Answer
$x=\left\{ 3-\sqrt{17},3+\sqrt{17}
\right\}$
Work Step by Step
$\bf{\text{Solution Outline:}}$
To find the solutions of the given equation, $
(x+1)(x-7)=1
,$ express first in the form $ax^2+bx+c=0.$ Then use the Quadratic Formula.
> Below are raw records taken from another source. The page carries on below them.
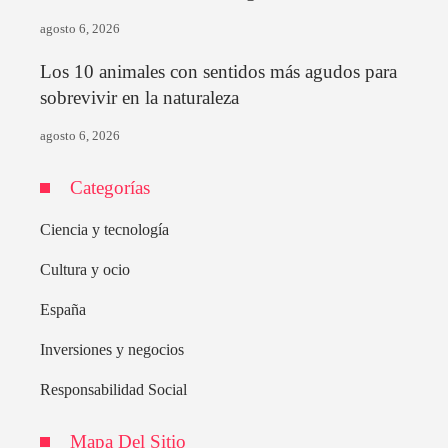
agosto 6, 2026
Los 10 animales con sentidos más agudos para
sobrevivir en la naturaleza
agosto 6, 2026
Categorías
Ciencia y tecnología
Cultura y ocio
España
Inversiones y negocios
Responsabilidad Social
Mapa Del Sitio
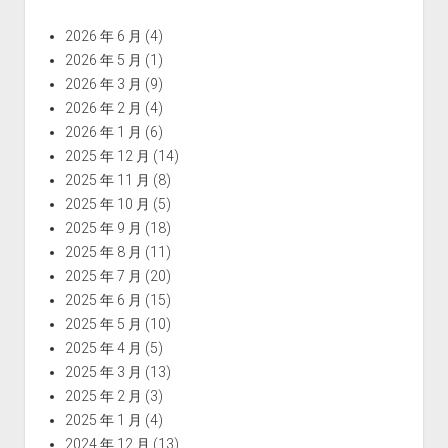
2026 年 6 月
(4)
2026 年 5 月
(1)
2026 年 3 月
(9)
2026 年 2 月
(4)
2026 年 1 月
(6)
2025 年 12 月
(14)
2025 年 11 月
(8)
2025 年 10 月
(5)
2025 年 9 月
(18)
2025 年 8 月
(11)
2025 年 7 月
(20)
2025 年 6 月
(15)
2025 年 5 月
(10)
2025 年 4 月
(5)
2025 年 3 月
(13)
2025 年 2 月
(3)
2025 年 1 月
(4)
2024 年 12 月
(13)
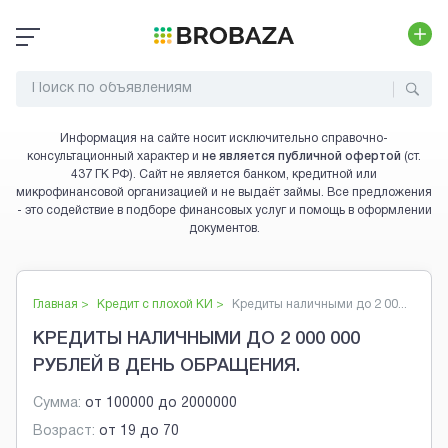
Информация на сайте носит исключительно справочно-
консультационный характер и
не является публичной офертой
(ст.
437 ГК РФ). Сайт не является банком, кредитной или
микрофинансовой организацией и не выдаёт займы. Все предложения
- это содействие в подборе финансовых услуг и помощь в оформлении
документов.
Главная >
Кредит с плохой КИ
>
Кредиты наличными до 2 00...
КРЕДИТЫ НАЛИЧНЫМИ ДО 2 000 000
РУБЛЕЙ В ДЕНЬ ОБРАЩЕНИЯ.
Сумма:
от
100000
до
2000000
Возраст:
от
19
до
70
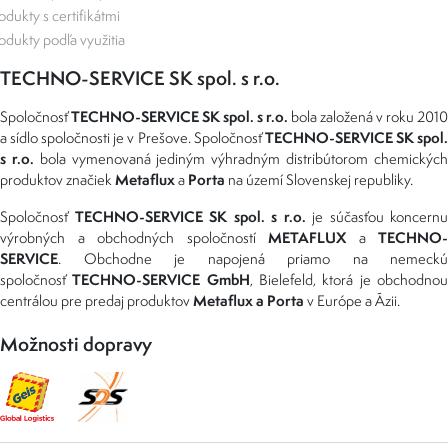
odukty s certifikátmi
odukty podľa využitia
TECHNO-SERVICE SK spol. s r.o.
TECHNO-SERVICE SK spol. s r.o.
Spoločnosť
bola založená v roku 2010
TECHNO-SERVICE SK spol
a sídlo spoločnosti je v Prešove. Spoločnosť
s r.o.
bola vymenovaná jediným výhradným distribútorom chemickýc
Metaflux
Porta
produktov značiek
a
na území Slovenskej republiky.
TECHNO-SERVICE SK spol. s r.o.
Spoločnosť
je súčasťou koncernu
METAFLUX
TECHNO-
výrobných a obchodných spoločností
a
SERVICE
. Obchodne je napojená priamo na nemeckú
TECHNO-SERVICE GmbH
spoločnosť
, Bielefeld, ktorá je obchodno
Metaflux a Porta
centrálou pre predaj produktov
v Európe a Ázii.
Možnosti dopravy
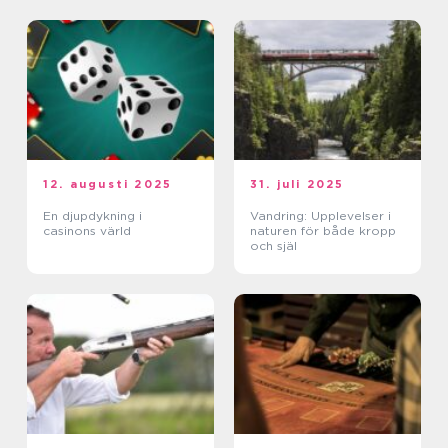
12. augusti 2025
31. juli 2025
En djupdykning i
Vandring: Upplevelser i
casinons värld
naturen för både kropp
och själ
$\bf{\text{Solution Details:}}$
Using the FOIL Method which is given by $(a+b)(c+d)=ac+ad+bc+bd,$ the expression above is equivalent to\begin{array}{l}\require{cancel}
x(x)+x(-7)+1(x)+1(-7)=1
\\\\
x^2-7x+x-7=1
\\\\
x^2-6x-7=1
.\end{array}
Using the properties of equality, in the form $ax^2+bx+c=0,$ the expression above is equivalent to
\begin{array}{l}\require{cancel}
x^2-6x-7-1=0
\\\\
x^2-6x-8=0
.\end{array}
The quadratic equation above has $a=
1
, b=
-6
, c=
-8
.$ Using $x=\dfrac{-b\pm\sqrt{b^2-4ac}}{2a}$ or the Quadratic Formula, then
\begin{array}{l}\require{cancel}
x=\dfrac{-(-6)\pm\sqrt{(-6)^2-4(1)(-8)}}{2(1)}
\\\\
x=\dfrac{6\pm\sqrt{36+32}}{2}
\\\\
x=\dfrac{6\pm\sqrt{68}}{2}
.\end{array}
Simplifying the radical by writing the radicand as an expression that contains a factor that is a perfect power of the index and then extracting the root of that factor result to
\begin{array}{l}\require{cancel}
x=\dfrac{6\pm\sqrt{4\cdot17}}{2}
\\\\
x=\dfrac{6\pm\sqrt{(2)^2\cdot17}}{2}
\\\\
x=\dfrac{6\pm2\sqrt{17}}{2}
.\end{array}
Cancelling the common factors from all the terms results to
\begin{array}{l}\require{cancel}
x=\dfrac{\cancel2(3)\pm\cancel2(1)\sqrt{17}}{\cancel2(1)}
\\\\
x=3\pm\sqrt{17}
.\end{array}
The solutions are
\begin{array}{l}\require{cancel}
x=3-\sqrt{17}
\\\\\text{OR}\\\\
x=3+\sqrt{17}
.\end{array}
Hence, $
x=\left\{ 3-\sqrt{17},3+\sqrt{17}
\right\}
.$